GOOGLE LAUNCHES GAY RIGHTS CAMPAIGN
Sun, 8 July 2012
Google has not only been participating in Pride events around the world this past month, but will also roll out a global gay rights campaign.
The company recently took part in Pride events in Sao Paulo, San Francisco, London and Singapore. In New York, more than 700 Google participants marched in the Pride parade alongside a Google double-decker bus.
At Mardi Gras in Sydney, Google hosted two 'Queer Thinking seminars on Activism in the Internet Age and Queer Careers'.
The company has now gone further by launching its 'Legalize Love' campaign in Poland and Singapore this weekend.
The search engine giant said that the initiative was started in these countries because Singapore still has some anti-gay legislation on its books and Poland does not recognise gay unions.
"'Legalize Love' is a campaign to promote safer conditions for gay and lesbian people inside and outside the office in countries with anti-gay laws on the books," said Google in a statement.
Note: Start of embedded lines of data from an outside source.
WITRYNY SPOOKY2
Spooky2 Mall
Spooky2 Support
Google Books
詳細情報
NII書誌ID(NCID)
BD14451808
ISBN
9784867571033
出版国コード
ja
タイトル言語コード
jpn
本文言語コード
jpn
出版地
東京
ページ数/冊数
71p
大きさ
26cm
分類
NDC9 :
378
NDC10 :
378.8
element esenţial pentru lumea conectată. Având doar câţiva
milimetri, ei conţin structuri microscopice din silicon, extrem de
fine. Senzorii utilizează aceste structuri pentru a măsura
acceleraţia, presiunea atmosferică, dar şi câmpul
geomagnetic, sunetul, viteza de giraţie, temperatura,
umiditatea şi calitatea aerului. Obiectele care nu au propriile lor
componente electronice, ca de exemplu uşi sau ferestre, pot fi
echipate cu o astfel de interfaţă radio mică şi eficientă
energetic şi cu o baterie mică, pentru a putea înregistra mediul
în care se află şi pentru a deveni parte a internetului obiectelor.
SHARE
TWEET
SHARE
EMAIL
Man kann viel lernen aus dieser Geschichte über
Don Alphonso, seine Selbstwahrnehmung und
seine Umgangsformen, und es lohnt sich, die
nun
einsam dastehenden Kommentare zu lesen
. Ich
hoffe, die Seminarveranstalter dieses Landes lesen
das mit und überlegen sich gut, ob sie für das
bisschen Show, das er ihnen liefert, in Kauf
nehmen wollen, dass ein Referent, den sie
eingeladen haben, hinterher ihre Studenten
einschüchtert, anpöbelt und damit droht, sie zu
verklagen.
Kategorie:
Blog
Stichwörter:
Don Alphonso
The initiative will, according to dot429.com, expand to all of Google's offices around the world and will focus on places with homophobic cultures and where anti-gay laws exist.
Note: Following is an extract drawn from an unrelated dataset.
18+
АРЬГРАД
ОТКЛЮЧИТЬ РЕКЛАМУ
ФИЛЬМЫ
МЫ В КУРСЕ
The campaign will help develop partnerships between companies and organisations to support grass-roots campaigns.
"We want our employees who are gay or lesbian or transgender to have the same experience outside the office as they do in the office. It is obviously a very ambitious piece of work," said Google's Mark Palmer-Edgecumbe at a Global LGBT Workplace Summit in London.
He said that Google could play a part in convincing countries that "being a global centre and a world leader means you have to treat all people the same, irrespective of their sexual orientation".
Palmer-Edgecumbe noted that anti-gay laws are bad for business. "We operate in many countries and have a very globally mobile workforce. We have had a number of instances where we have been trying to hire people into countries where there are these issues and have been unable to put the best person into a job in that country," he said.